Thursday, February 05, 2009

Altitude Blinders

I just realized that I am a world class idiot, but I'm not supposed to look at it that way. I'm supposed to be giving myself a break with this realization and just because I was too blind to not figure it out years ago does not mean I get to stop giving myself said break.

As I've whined before, I struggle with altitude, especially above 11,500' though I have been able to adjust to 12,000' and have been up to 13,000' 3 different times. When I was younger and MS-free and hiking with my Dad, climbing was relatively easy if I spent one night at altitude beforehand. I've climbed San Gergonio peak, Kearsarge Pass, and Gardiner Pass.
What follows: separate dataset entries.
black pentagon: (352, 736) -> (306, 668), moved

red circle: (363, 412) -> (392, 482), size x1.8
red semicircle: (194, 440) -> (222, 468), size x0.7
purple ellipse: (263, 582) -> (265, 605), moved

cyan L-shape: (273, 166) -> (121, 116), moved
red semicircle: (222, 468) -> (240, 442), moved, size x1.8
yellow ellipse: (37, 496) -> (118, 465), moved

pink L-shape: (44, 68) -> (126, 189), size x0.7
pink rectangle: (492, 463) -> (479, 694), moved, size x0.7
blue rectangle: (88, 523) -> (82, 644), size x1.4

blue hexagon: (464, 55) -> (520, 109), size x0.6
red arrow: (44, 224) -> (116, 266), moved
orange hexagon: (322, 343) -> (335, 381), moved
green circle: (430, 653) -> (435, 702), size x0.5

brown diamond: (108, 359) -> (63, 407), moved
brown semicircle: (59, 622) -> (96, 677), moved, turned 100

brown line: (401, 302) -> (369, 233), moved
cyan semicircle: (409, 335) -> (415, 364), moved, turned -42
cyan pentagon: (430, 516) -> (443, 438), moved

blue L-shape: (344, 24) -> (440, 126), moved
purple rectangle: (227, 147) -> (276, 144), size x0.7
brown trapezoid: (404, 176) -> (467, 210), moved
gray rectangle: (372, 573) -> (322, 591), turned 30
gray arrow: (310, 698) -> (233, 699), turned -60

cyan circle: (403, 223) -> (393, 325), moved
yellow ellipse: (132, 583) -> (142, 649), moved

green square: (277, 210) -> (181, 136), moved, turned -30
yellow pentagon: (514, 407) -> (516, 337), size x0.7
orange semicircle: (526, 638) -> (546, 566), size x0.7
Well in one of those k'duh moments, I finally looked up the altitude of such lofty places. They are, in order: 11,500', 11,700, and 11,250'. None, precisely none, were at or above 12,000' Up until I started the Whitney and Shasta follies, I have probably never been above 12,000' unless it was on a plane or on a Swiss cog train. My pre-Whitney adult hiking experience (after those Sierra hikes with my Dad) was in the relatively low California coastal mountains.

So I need to just lay off on myself and take the proper time to aclimate. The trouble on the Whitney trail is that the altitude jumps between the camps are 2,000' and my body and most official texts on the subject of aclimatization prefer 1500'. Fortunately in the Outpost (10,000') to Trail Camp (12,000') climb there is Consultation Lake which is around 11,680' and a lovely place to camp from what I understand. I hate to give up that 400' on summit day, but it beats being sick even before summit day.


Jennie said...

I'm glad you've had this realization. It's funny how checking in with what's really true can make us stop beating ourselves over the head with things.

Ellen said...

Oh I'm sure I can come up with something to beat myself up about. All while at the same time expecting to succeed at whatever I'm doing. Which is maybe why I beat myself up.